Ook instanties kunnen je overschatten, bijvoorbeeld uitkeringsinstanties. Zo ben ik ooit met een burn-out door het UWV beter gemeld. Tot op de dag van vandaag kan ik niet meer functioneren zoals ik daarvoor deed, voor zover je dat al functioneren kon noemen. Iemand heeft daar de plank ontzettend misgeslagen. Maar dat komt ook omdat ik mijn camouflage droeg en er niet burn-out en autistisch uitzag.

Overschat worden kan er ook voor zorgen dat je niet de juiste hulp krijgt. Als men ervan uitgaat dat je je wel redt, kan een Wmo-indicatie aan je voorbijgaan. En dat terwijl je je in werkelijkheid helemaal niet redt. Dan gaan begeleiding of schoonmaakhulp wel mooi aan je voorbij!

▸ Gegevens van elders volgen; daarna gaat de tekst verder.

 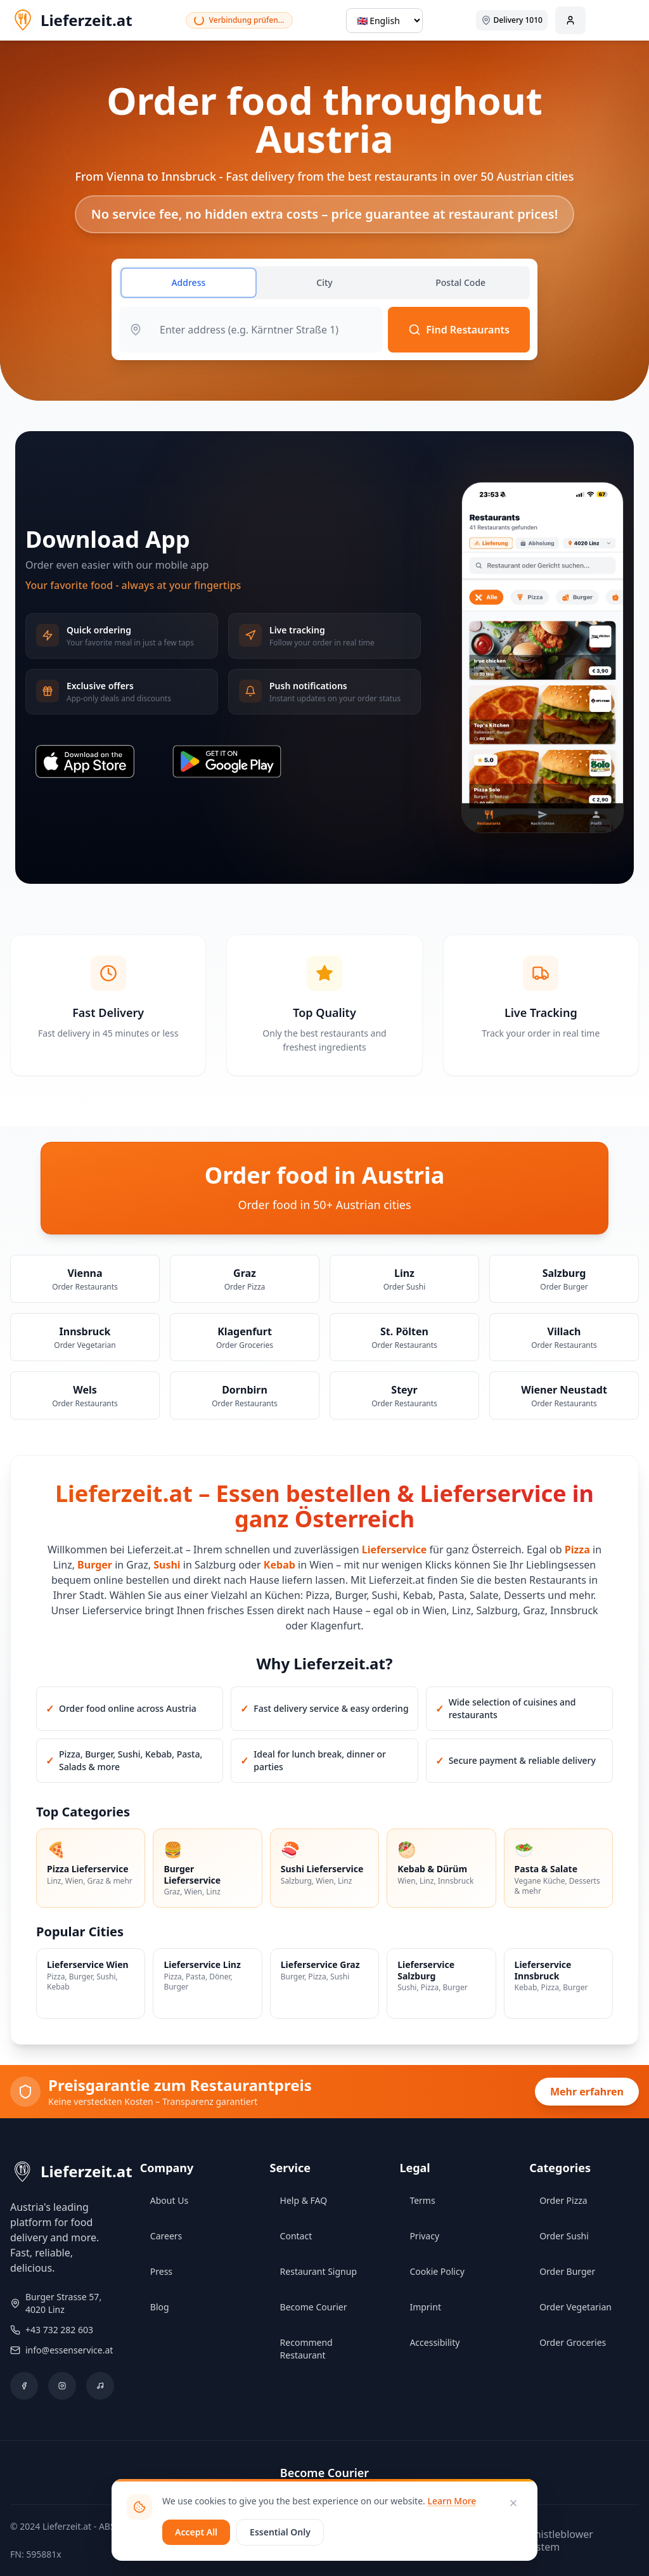 What do you see at coordinates (169, 2200) in the screenshot?
I see `About Us` at bounding box center [169, 2200].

Wat kun je doen als je overschat wordt?

  1. Allereerst is het belangrijk dat je je eigen grenzen leert kennen. Pas als je je eigen grenzen kent, kun je jezelf beschermen en terugroepen.
  2. Geef je grenzen en wensen duidelijk aan. Als iemand je overschat, geeft dan duidelijk aan wat je wel en niet aankunt en wat je nodig hebt.
  3. Geef aan dat je vaker overschat wordt vanwege je autisme, aangezien veel autismekenmerken zich intern afspelen. Leg kort uit waarom je niet tot hetgeen in staat bent.
  4. Neem naar belangrijke gesprekken een begeleider of ervaringsdeskundige mee. Vervelend genoeg nemen instanties je eerder serieus als je iemand bij je hebt die je ondertitelt. Een begeleider of ervaringsdeskundige kan extra uitleg geven over je autisme en waarom je tegen bepaalde grenzen of belemmeringen aanloopt.
  5. Zorg voor bewijsmateriaal. Ik neem naar belangrijke gesprekken bij mijn uitkeringsinstantie altijd mijn map met bewijsmateriaal mee. Dit zijn verslagen en rapportages van psychologen, behandelingen, keuringen, enzovoort. Zo kan ik altijd naar iets terugverwijzen.
  6. Toon je kwetsbaarheden. Zelf heb ik dit echt moeten leren, omdat ik mij schaamde. Maar ik heb geleerd om mijn tranen te tonen zodra ze komen. Ik blijf niet zitten als ik rugpijn heb of ga juist zitten als dat nodig is. Ik laat zien dat ik autisme heb, voor zover ik dat kan. Ik draag een zonnebril bij fel licht en grijp naar mijn hoofd bij hoofdpijn of overprikkeling. Je wordt dan eerder serieus genomen.

Word je vaak overschat? Hoe ga jij hiermee om?